Desde abril de 2013, Genesis já esteve exposta em mais de uma dezena de espaços. Além das 245 imagens exibidas nas paredes da Usina do Gasômetro, um grupo de imagens está sendo exibido ao ar livre no Campus Centro da UFRGS. Algumas fotos estão unicamente neste espaço, já outras se repetem na Usina. Para Lélia, essa é uma estratégia eficiente para conquistar visitantes:

– Muita gente não entra em museu, então as fotos na área externa servem chamar atenção para o trabalho.

No Instituto Terra, Salgado encontra espaço para lutar pelo meio ambiente fora da fotografia. Durante a coletiva, ele apresentou o projeto Olhos d'Água, que ele e Lélia estão desenvolvendo. Trata-se de um caminho para recuperar as cerca de 370 mil nascentes do rio Doce.

– Nos próximos 40 anos, estaremos plantando entre 60 e 100 milhões de árvores – ele assegurou.

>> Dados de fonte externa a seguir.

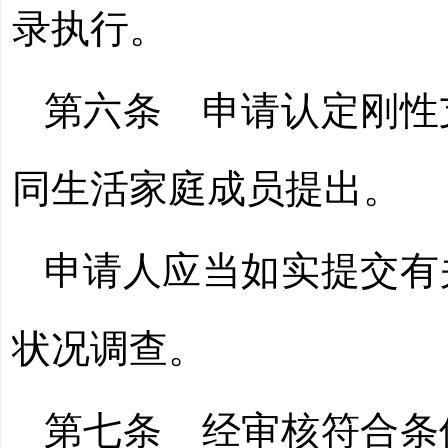
录执行。
第六条 申请认定刚性
同生活家庭成员提出。
申请人应当如实提交有
状况调查。
第七条 经审核符合条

Dando certo, o plantio em torno das nascentes poderá servir como modelo para revitalização de outros rios brasileiros. O custo deverá ser alto, mas, para Salgado, isso não deverá ser um problema:

– Nós temos recurso para plantar. O projeto todo deve custar em torno de uns três bilhões de reais. É muito dinheiro, mas esse é o preço de quatro ou cinco caças-bombardeiros que o Brasil vai comprar... E serão comprados uns 30 ou 40 desses caças. Então o dinheiro existe, é só ter vontade de fazer.